TScan Therapeutics, Inc. announced that the first patient has been dosed in its Phase 1 umbrella trial of TSC-100 and TSC-101 targeting minor histocompatibility antigens (MiHA) HA-1 and HA-2, respectively, to treat residual leukemia and prevent relapse following hematopoietic cell transplantation (HCT) using reduced intensity conditioning (RIC) in patients with acute myeloid leukemia (AML), myelodysplastic syndromes (MDS), or acute lymphocytic leukemia (ALL). The patient was treated with TSC-101, the first clinical cell therapy product targeting MiHA HA-2. These therapies may ultimately enable more patients to be treated with transplant by using the more tolerable RIC regimen followed by TSC-100 or TSC-101. The Phase 1 umbrella trial is a multi-arm, i3+3 study evaluating TSC-100, TSC-101, and standard of care HCT alone (control arm) in patients with AML, ALL or MDS.

Treatment assignment is based on HLA and antigen expression, and the endpoints will include safety of repeated doses and efficacy of the TCR-T as compared to the control arm. Exploratory endpoints include cellular kinetics, minimal residual disease rates, percentage of donor chimerism, and persistence of TSC-100 and TSC-101. To learn more about the clinical trial, visit clinicaltrials.gov (identifier: NCT 05473910).

About TScan Therapeutics, Inc. TScan is a clinical-stage biopharmaceutical company focused on the development of T cell receptor (TCR)-engineered T cell therapies (TCR-T) for the treatment of patients with cancer. The Company's lead TCR-T therapy candidates, TSC-100 and TSC-101, are in development for the treatment of patients with hematologic malignancies to eliminate residual disease and prevent relapse after allogeneic hematopoietic cell transplantation. The Company is also developing multiplexed TCR-T therapy candidates for the treatment of various solid tumors.

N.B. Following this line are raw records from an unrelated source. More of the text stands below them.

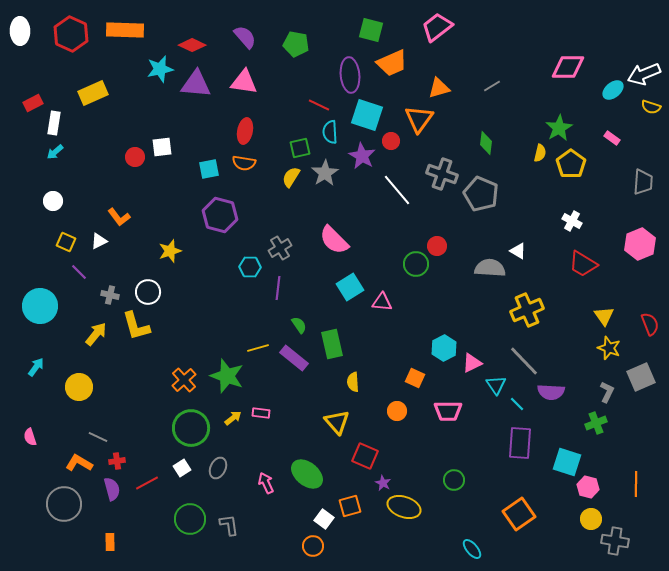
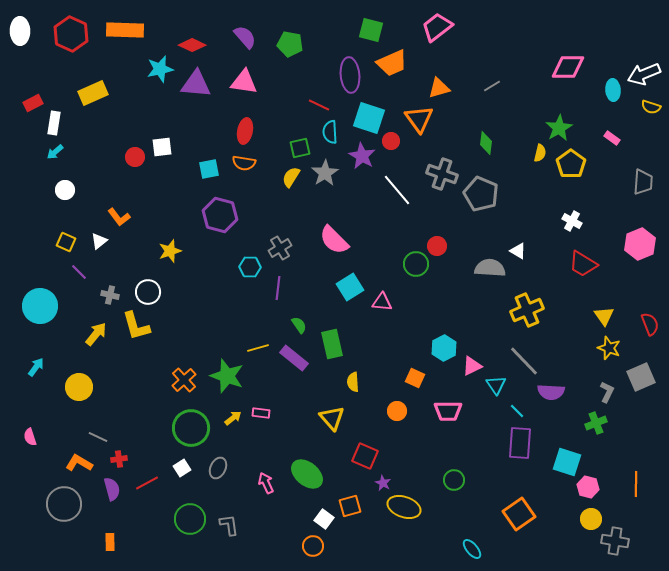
green pentagon at (296, 44): moved 6 px left
cyan ellipse at (613, 90): rotated 55 degrees counterclockwise
cyan square at (367, 115): moved 2 px right, 3 px down
orange triangle at (419, 119): rotated 12 degrees counterclockwise
white circle at (53, 201): moved 12 px right, 11 px up
white triangle at (99, 241): rotated 12 degrees counterclockwise
pink triangle at (472, 363): moved 3 px down
cyan line at (517, 404): moved 7 px down
yellow triangle at (337, 422): moved 5 px left, 4 px up
red cross at (117, 461): moved 2 px right, 2 px up
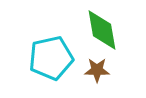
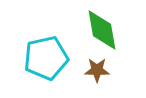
cyan pentagon: moved 5 px left
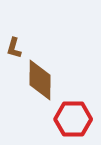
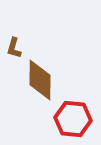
red hexagon: rotated 6 degrees clockwise
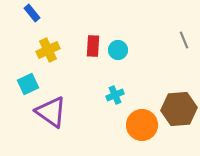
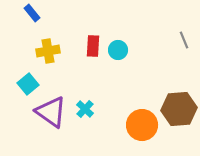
yellow cross: moved 1 px down; rotated 15 degrees clockwise
cyan square: rotated 15 degrees counterclockwise
cyan cross: moved 30 px left, 14 px down; rotated 24 degrees counterclockwise
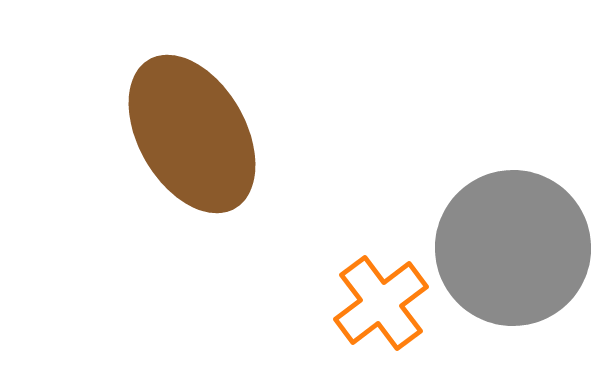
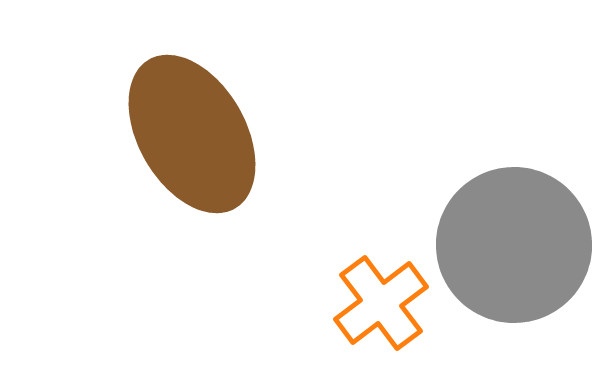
gray circle: moved 1 px right, 3 px up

The Company has developed and continues to build its ImmunoBank, the Company's repository of therapeutic TCRs that recognize diverse targets and are associated with multiple HLA types, to provide customized multiplexed TCR-T therapies for patients with a variety of solid tumors. Forward-Looking Statements This release contains forward-looking statements within the meaning of the Private Securities Litigation Reform Act of 1995, including, but not limited to, express or implied statements regarding the Company's plans, progress, and timing relating to the Company's hematologic malignancies programs, including the enrollment of patients and presentation of data, the structure, timing and success of the Company's planned preclinical development, submission of INDs, and clinical trials, the potential benefits of any of the Company's proprietary platforms, multiplexing, or current or future product candidates in treating patients, and the Company's goals and strategy. TScan intends such forward-looking statements to be covered by the safe harbor provisions for forward-looking statements contained in Section 21E of the Securities Exchange Act of 1934 and the Private Securities Litigation Reform Act of 1995.